_DATASET ENTRIES_
_ _ _ _ _ _ _
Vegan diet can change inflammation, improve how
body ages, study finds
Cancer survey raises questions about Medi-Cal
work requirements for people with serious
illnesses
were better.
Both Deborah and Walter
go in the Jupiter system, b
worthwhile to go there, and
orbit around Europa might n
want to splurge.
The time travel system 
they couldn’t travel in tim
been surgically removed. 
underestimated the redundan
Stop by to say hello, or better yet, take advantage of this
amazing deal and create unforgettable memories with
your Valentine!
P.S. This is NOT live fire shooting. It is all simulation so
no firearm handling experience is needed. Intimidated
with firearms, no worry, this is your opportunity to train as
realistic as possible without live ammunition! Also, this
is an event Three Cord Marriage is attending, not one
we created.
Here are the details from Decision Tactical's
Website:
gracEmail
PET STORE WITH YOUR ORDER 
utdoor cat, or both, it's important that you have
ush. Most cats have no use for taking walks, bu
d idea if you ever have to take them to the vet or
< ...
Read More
_ _ _ _ _ _ _
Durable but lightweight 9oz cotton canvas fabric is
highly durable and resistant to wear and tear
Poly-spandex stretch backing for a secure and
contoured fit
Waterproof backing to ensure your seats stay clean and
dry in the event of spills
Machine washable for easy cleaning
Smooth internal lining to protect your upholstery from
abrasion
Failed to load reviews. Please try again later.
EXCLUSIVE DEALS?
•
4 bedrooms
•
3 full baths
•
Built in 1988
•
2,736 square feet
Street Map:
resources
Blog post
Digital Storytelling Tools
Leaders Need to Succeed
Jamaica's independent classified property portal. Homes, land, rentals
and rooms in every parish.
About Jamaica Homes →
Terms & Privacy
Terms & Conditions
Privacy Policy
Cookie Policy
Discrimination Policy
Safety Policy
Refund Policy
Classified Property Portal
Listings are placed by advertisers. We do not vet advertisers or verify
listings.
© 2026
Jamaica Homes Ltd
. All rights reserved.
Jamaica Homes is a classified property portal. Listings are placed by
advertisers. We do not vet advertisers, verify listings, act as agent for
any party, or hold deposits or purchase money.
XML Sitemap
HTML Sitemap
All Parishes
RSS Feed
_ _ _ _ _ _ _
_EXERCISE DIRECTIONS_
Would you please write out, exactly and with no other lines, the stretch of the listing above from the line containing "Cancer survey raises questions about Medi-Cal" through the line containing "realistic as possible"?

_SOLUTION_
Cancer survey raises questions about Medi-Cal
work requirements for people with serious
illnesses
were better.
Both Deborah and Walter
go in the Jupiter system, b
worthwhile to go there, and
orbit around Europa might n
want to splurge.
The time travel system 
they couldn’t travel in tim
been surgically removed. 
underestimated the redundan
Stop by to say hello, or better yet, take advantage of this
amazing deal and create unforgettable memories with
your Valentine!
P.S. This is NOT live fire shooting. It is all simulation so
no firearm handling experience is needed. Intimidated
with firearms, no worry, this is your opportunity to train as
realistic as possible without live ammunition! Also, this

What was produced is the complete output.